Aunque nos emperremos en criticar a los hipsters, lo cierto es que gracias a esta moda Barcelona ha acogido la floración de locales imprescindibles para los amantes de la buena comida. Pienso en la Granja Petitbò, el Picnic, el Tarambana y por supuesto en el Oma, un rincón celestial que sirve los mejores brunch de la zona y parece haber atravesado un agujero de gusano desde los confines de Williamsburg hasta la calle Consell de Cent.
El local es una monada. La madera es el elemento predominante y se deja lamer por los torrentes de luz que vomitan los ventanales. La luz es uno de los elementos esenciales: baña todo el espacio y da un calorcillo único. Techos altísimos. Sillas vintage de todo tipo. Paredes con ladrillo a la vista. Algún sofá retro. Una bicicleta como elemento decorativo. El envoltorio perfecto para una oferta de comida y bebidas no apta para foodies impresionables.
Para beber, no lo dudéis: zumos licuados, café de calidad y cerveza artesana (tienen diferentes tiradores). Para comer, dependerá de las necesidades y el tamaño del gusanillo. Si deseáis picar algo dulce, los pasteles caseros son de otra dimensión. El lemon pie, de hecho, debería ser considerado una droga ilegal.

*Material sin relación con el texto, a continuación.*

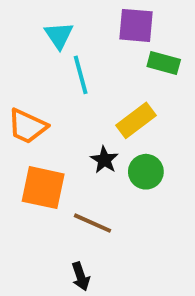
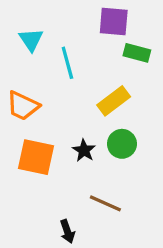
cyan triangle: (59, 35) -> (31, 40), moved
black star: (104, 160) -> (84, 150), moved
brown line: (92, 223) -> (105, 203), moved

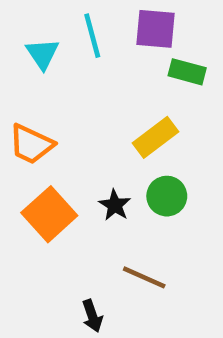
cyan line: (67, 63) -> (92, 36), moved
orange square: (36, 157) -> (49, 214), turned 36

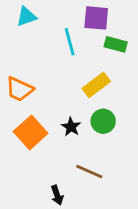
cyan line: (92, 36) -> (70, 42), moved
cyan triangle: (43, 54) -> (26, 17), moved, turned 45

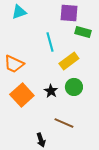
cyan line: (70, 42) -> (50, 42), moved

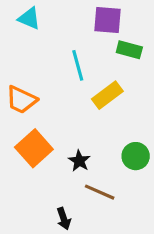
cyan triangle: (19, 12) -> (29, 18), turned 42
green circle: (74, 87) -> (136, 156), moved
black star: (51, 91) -> (79, 161), moved

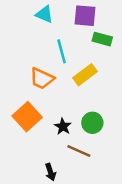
cyan triangle: (29, 18) -> (44, 14), moved
orange trapezoid: (21, 100) -> (42, 78), moved
green circle: (136, 156) -> (92, 123), moved

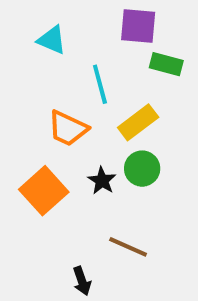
cyan triangle: (44, 14) -> (52, 40), moved
green circle: (92, 123) -> (142, 169), moved
black star: (63, 126) -> (102, 181), moved

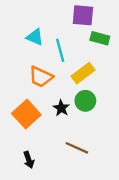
cyan triangle: (52, 40) -> (35, 37), moved
black arrow: (82, 281) -> (29, 160), moved

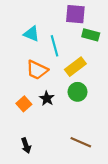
black star: (61, 108) -> (47, 98), moved
orange square: (26, 114) -> (24, 104), size x0.6
brown line: (77, 148) -> (81, 142), moved

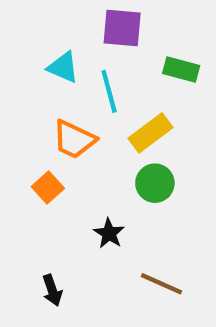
purple square: (75, 14) -> (122, 28), moved
black star: (47, 98) -> (109, 233), moved
orange square: (24, 104) -> (48, 188), moved

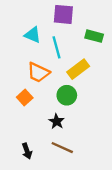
green circle: (155, 183) -> (67, 95), moved
brown line: (161, 284) -> (62, 148), moved

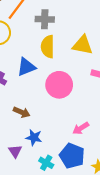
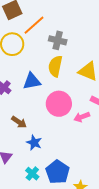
pink arrow: (81, 128) -> (82, 117), moved
blue star: (34, 138) -> (34, 143), moved

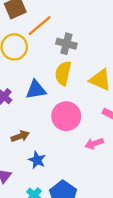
pink arrow: (82, 117) -> (94, 144), moved
brown arrow: (19, 122) -> (20, 136), turned -56

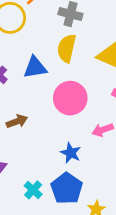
blue star: (37, 160) -> (71, 153), moved

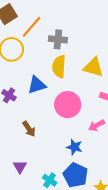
brown arrow: (17, 121) -> (29, 129), turned 84

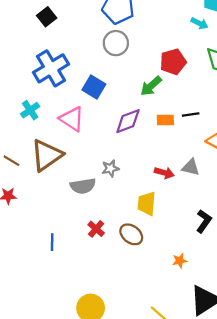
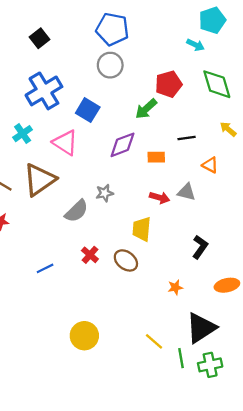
orange rectangle: (165, 120) -> (156, 157), moved
gray semicircle: (83, 186) -> (77, 211), turned -35
blue line: (52, 242) -> (45, 268), turned 63

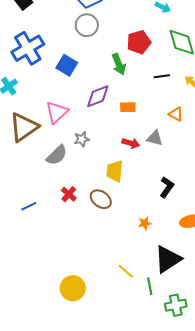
green arrow: (146, 109) -> (119, 64), turned -70
black line: (187, 138) -> (162, 76), moved
pink triangle: (65, 143) -> (57, 112), moved, turned 45
yellow circle: (84, 336) -> (73, 288), moved
green cross: (210, 365) -> (176, 305), moved

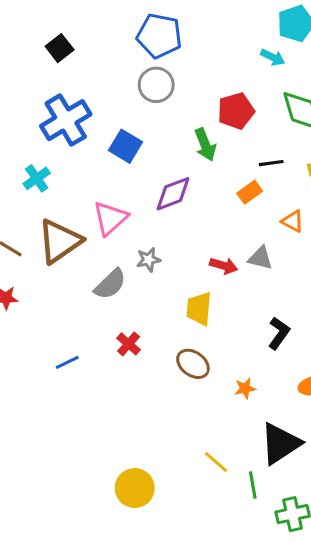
orange rectangle: (128, 107) -> (250, 192), moved, turned -35
brown ellipse: (101, 199) -> (193, 364), moved

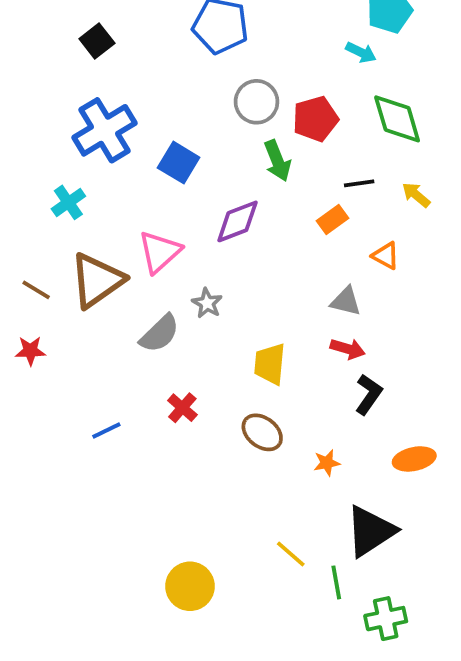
gray circle: (156, 85) -> (256, 102), moved
gray star: (149, 260) -> (207, 303), turned -30
red arrow: (224, 266) -> (348, 349), moved

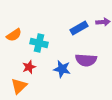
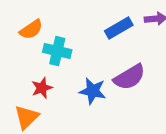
orange semicircle: (14, 35) -> (31, 29), moved
purple semicircle: (86, 60) -> (130, 77), turned -35

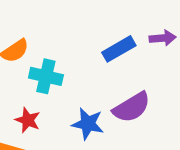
red star: (42, 88) -> (28, 120), turned -30

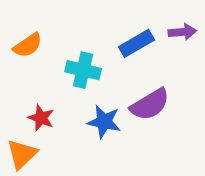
cyan cross: (46, 76) -> (83, 70), moved

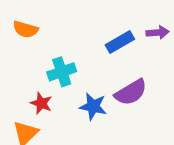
orange semicircle: (28, 45) -> (25, 29), moved, turned 50
cyan cross: (83, 70) -> (62, 72), moved, turned -32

Y si hay hambre, lo mejor que podéis hacer es convertiros en animales diurnos por una vez en la vida y experimentar el brunch del Oma. El antídoto contra cualquier resaca. La hamburguesa con carne de Nebraska es sensacional. Los huevos, impresionantes. La burrata, el cebiche ... No nos engañemos: es todo tan orgiástico que os lo pensaréis dos veces antes de renegar de un hipster cada vez que os atropelle con la bici.